Aim of the task:
Where does the word "each" show up in the records? Copy every line that holds it.

Data supplied:
##############################

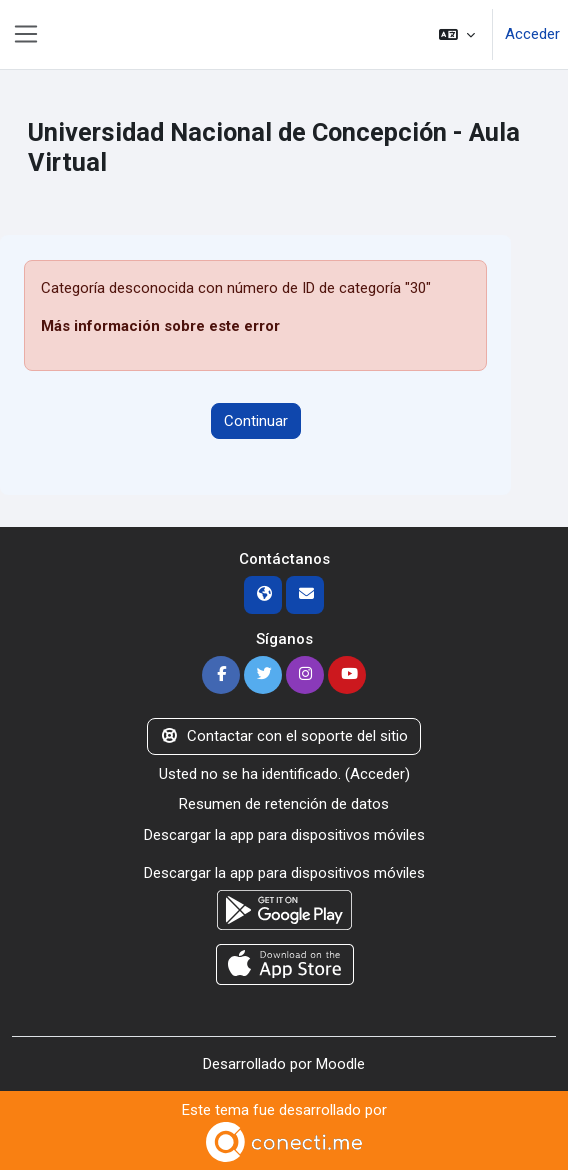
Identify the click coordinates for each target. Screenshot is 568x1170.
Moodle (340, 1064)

##############################

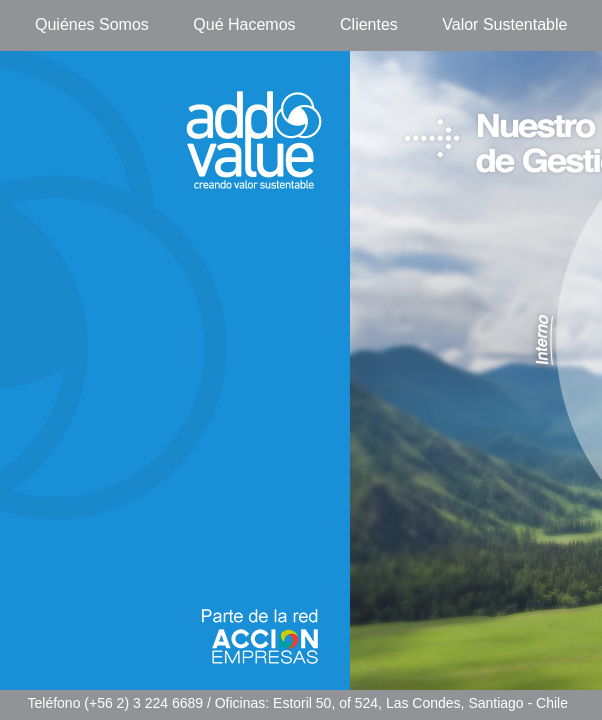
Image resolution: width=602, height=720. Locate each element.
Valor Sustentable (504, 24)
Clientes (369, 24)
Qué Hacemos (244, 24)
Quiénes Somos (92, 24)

##############################

Solution:
Identify the click coordinates for each target. Screenshot is 568x1170.
Image resolution: width=602, height=720. Locate each element.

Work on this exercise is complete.